- **TASK PROMPT**:
Which of the lines below include the word "chevron"? Pull each one out.

======== RECORDS TO USE ========

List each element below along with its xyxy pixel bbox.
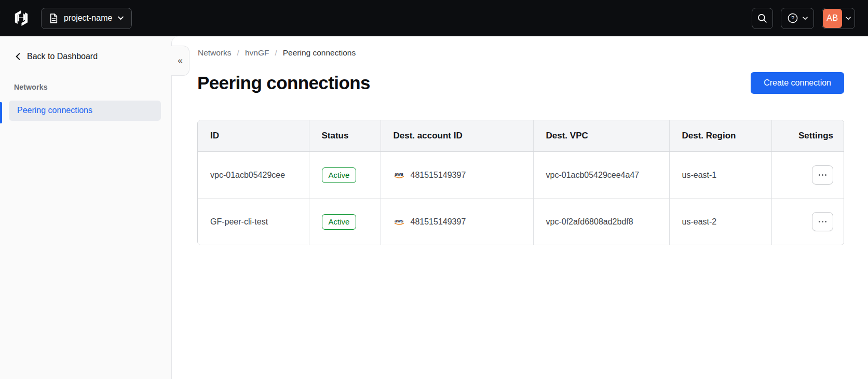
hashicorp-logo-icon bbox=[13, 9, 30, 27]
sidebar-collapse-button[interactable]: « bbox=[171, 46, 189, 76]
svg-text:aws: aws bbox=[394, 218, 403, 223]
cell-dest-region: us-east-1 bbox=[669, 152, 771, 199]
user-menu-dropdown[interactable]: AB bbox=[822, 8, 855, 29]
cell-dest-account-id: aws 481515149397 bbox=[381, 152, 533, 199]
chevron-down-icon bbox=[846, 17, 851, 20]
table-header-row: ID Status Dest. account ID Dest. VPC Des… bbox=[198, 120, 844, 152]
cell-status: Active bbox=[309, 199, 381, 245]
aws-logo-icon: aws bbox=[394, 218, 405, 226]
breadcrumb-current-page: Peering connections bbox=[283, 48, 356, 58]
breadcrumb: Networks / hvnGF / Peering connections bbox=[198, 48, 844, 58]
cell-dest-vpc: vpc-01acb05429cee4a47 bbox=[533, 152, 669, 199]
dest-account-id-value: 481515149397 bbox=[411, 171, 466, 180]
cell-dest-account-id: aws 481515149397 bbox=[381, 199, 533, 245]
cell-settings bbox=[771, 199, 844, 245]
peering-connections-table: ID Status Dest. account ID Dest. VPC Des… bbox=[197, 120, 844, 245]
ellipsis-icon bbox=[819, 174, 821, 176]
sidebar-item-peering-connections[interactable]: Peering connections bbox=[9, 101, 161, 121]
project-switcher-dropdown[interactable]: project-name bbox=[41, 8, 132, 29]
breadcrumb-separator: / bbox=[275, 48, 277, 58]
column-header-id: ID bbox=[198, 120, 309, 152]
breadcrumb-separator: / bbox=[237, 48, 239, 58]
breadcrumb-hvn[interactable]: hvnGF bbox=[245, 48, 269, 58]
table-row: vpc-01acb05429cee Active aws 48151514939… bbox=[198, 152, 844, 199]
chevron-down-icon bbox=[803, 17, 808, 20]
collapse-icon: « bbox=[178, 55, 182, 66]
search-button[interactable] bbox=[752, 8, 773, 29]
chevron-left-icon bbox=[16, 53, 20, 60]
page-header: Peering connections Create connection bbox=[197, 72, 844, 94]
column-header-settings: Settings bbox=[771, 120, 844, 152]
create-connection-button[interactable]: Create connection bbox=[751, 72, 844, 94]
avatar: AB bbox=[823, 9, 842, 28]
column-header-dest-vpc: Dest. VPC bbox=[533, 120, 669, 152]
cell-settings bbox=[771, 152, 844, 199]
status-badge: Active bbox=[322, 167, 357, 183]
search-icon bbox=[757, 13, 767, 23]
cell-connection-id: vpc-01acb05429cee bbox=[198, 152, 309, 199]
cell-dest-vpc: vpc-0f2afd6808ad2bdf8 bbox=[533, 199, 669, 245]
back-to-dashboard-label: Back to Dashboard bbox=[27, 52, 98, 61]
aws-logo-icon: aws bbox=[394, 171, 405, 179]
column-header-dest-account-id: Dest. account ID bbox=[381, 120, 533, 152]
sidebar-section-networks: Networks bbox=[14, 83, 171, 91]
svg-text:?: ? bbox=[791, 15, 794, 21]
breadcrumb-networks[interactable]: Networks bbox=[198, 48, 232, 58]
column-header-dest-region: Dest. Region bbox=[669, 120, 771, 152]
help-icon: ? bbox=[788, 13, 798, 23]
cell-connection-id: GF-peer-cli-test bbox=[198, 199, 309, 245]
chevron-down-icon bbox=[118, 16, 124, 20]
row-settings-menu-button[interactable] bbox=[812, 212, 833, 231]
page-title: Peering connections bbox=[197, 73, 370, 93]
main-content: « Networks / hvnGF / Peering connections… bbox=[171, 36, 868, 379]
back-to-dashboard-link[interactable]: Back to Dashboard bbox=[0, 36, 171, 61]
ellipsis-icon bbox=[819, 221, 821, 223]
help-dropdown[interactable]: ? bbox=[781, 8, 814, 29]
dest-account-id-value: 481515149397 bbox=[411, 217, 466, 227]
column-header-status: Status bbox=[309, 120, 381, 152]
project-name-label: project-name bbox=[64, 13, 112, 23]
sidebar: Back to Dashboard Networks Peering conne… bbox=[0, 36, 171, 379]
table-row: GF-peer-cli-test Active aws 481515149397 bbox=[198, 199, 844, 245]
cell-dest-region: us-east-2 bbox=[669, 199, 771, 245]
row-settings-menu-button[interactable] bbox=[812, 165, 833, 185]
top-navigation-bar: project-name ? AB bbox=[0, 0, 868, 36]
status-badge: Active bbox=[322, 214, 357, 230]
svg-text:aws: aws bbox=[394, 172, 403, 177]
document-icon bbox=[49, 13, 58, 23]
topbar-right-actions: ? AB bbox=[752, 8, 855, 29]
active-item-indicator bbox=[0, 102, 2, 123]
cell-status: Active bbox=[309, 152, 381, 199]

========

- **OUTPUT OF THE TASK**:
chevron-down-icon bbox=[846, 17, 851, 20]
chevron-down-icon bbox=[803, 17, 808, 20]
chevron-left-icon bbox=[16, 53, 20, 60]
chevron-down-icon bbox=[118, 16, 124, 20]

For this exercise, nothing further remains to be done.